Goethe-Institut Indonesia dan Museum MACAN mempersembahkan diskusi panel virtual, BINGKIS - Tertempa dan Lahir: Manifesto Seni di Indonesia. Menjelajahi lebih dalam pemahaman kontekstual tentang manifesto di Indonesia, diskusi ini akan menyoroti cara seni dan perjuangan menuju kebebasan di Indonesia tumbuh menjadi beberapa manifesto.
Manifesto mendesak, menggeser, mengubah dan menantang norma-norma yang berlaku dan status quo masyarakat, seni dan pemerintah Indonesia dari tahun 1960-an hingga sekarang.
Merespons kondisi pandemi yang memosisikan seni di Indonesia dalam tekanan yang sangat berbeda dari sebelumnya, diskusi ini akan menggali pengalaman dari sejarah munculnya manifesto seni dan budaya di Indonesia, serta mencari tahu atas kemungkinan lahirnya manifesto seni yang baru dari kondisi ini.

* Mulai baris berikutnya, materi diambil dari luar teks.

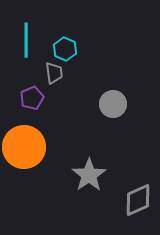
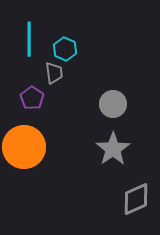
cyan line: moved 3 px right, 1 px up
purple pentagon: rotated 15 degrees counterclockwise
gray star: moved 24 px right, 26 px up
gray diamond: moved 2 px left, 1 px up
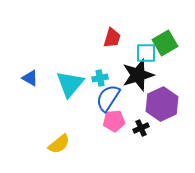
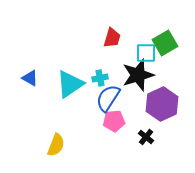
cyan triangle: rotated 16 degrees clockwise
black cross: moved 5 px right, 9 px down; rotated 28 degrees counterclockwise
yellow semicircle: moved 3 px left, 1 px down; rotated 30 degrees counterclockwise
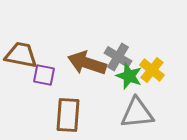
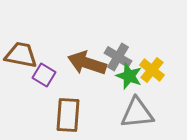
purple square: rotated 20 degrees clockwise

BINGKIS (Bincang Kamis) adalah program diskusi daring komunikatif dan edukatif yang secara rutin diadakan oleh Goethe-Institut Indonesia.
Goenawan Mohamad
Pada 1963, Goenawan bersama sejumlah seniman Indonesia lain seperti Rendra, HB Jassin, Sapardi Djoko Damono, ikut menandatangani Manifes Kebudayaan - petisi yang menolak diberlakukannya prinsip “politik sebagai panglima” dan “realisme sosialis”. Pemerintahan Demokrasi Terpimpin melarang manifesto ini yang mengakibatkannya dilarang menulis di berbagai media umum, meninggalkan Indonesia dan melanjutkan pendidikannya di Belgia. Setelah pemerintahan Demokrasi Terpimpin dan Soekarno jatuh, Goenawan bisa kembali menulis tanpa nama samaran.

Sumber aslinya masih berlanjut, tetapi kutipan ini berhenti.